» **The problem**
Retype each entry exactly as written, and keep the pictures out of the copy.

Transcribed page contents
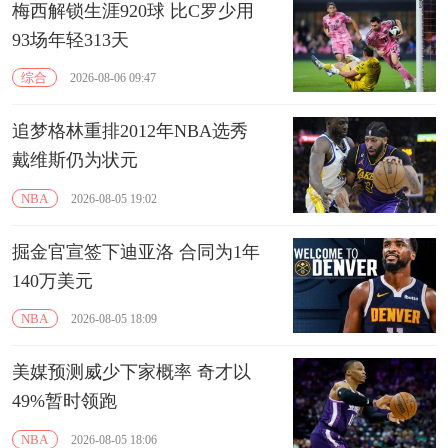
梅西解锁生涯920球 比C罗少用
93场年轻313天
综合
2026-08-06 09:47
追梦格林重排2012年NBA选秀
戴维斯仍为状元
NBA
2026-08-05 19:02
掘金官宣签下迪亚洛 合同为1年
140万美元
NBA
2026-08-05 18:09
美媒预测威少下家概率 奇才以
49%暂时领跑
NBA
2026-08-05 18:06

» **Task solution**
梅西解锁生涯920球 比C罗少用
93场年轻313天
综合
2026-08-06 09:47
追梦格林重排2012年NBA选秀
戴维斯仍为状元
NBA
2026-08-05 19:02
掘金官宣签下迪亚洛 合同为1年
140万美元
NBA
2026-08-05 18:09
美媒预测威少下家概率 奇才以
49%暂时领跑
NBA
2026-08-05 18:06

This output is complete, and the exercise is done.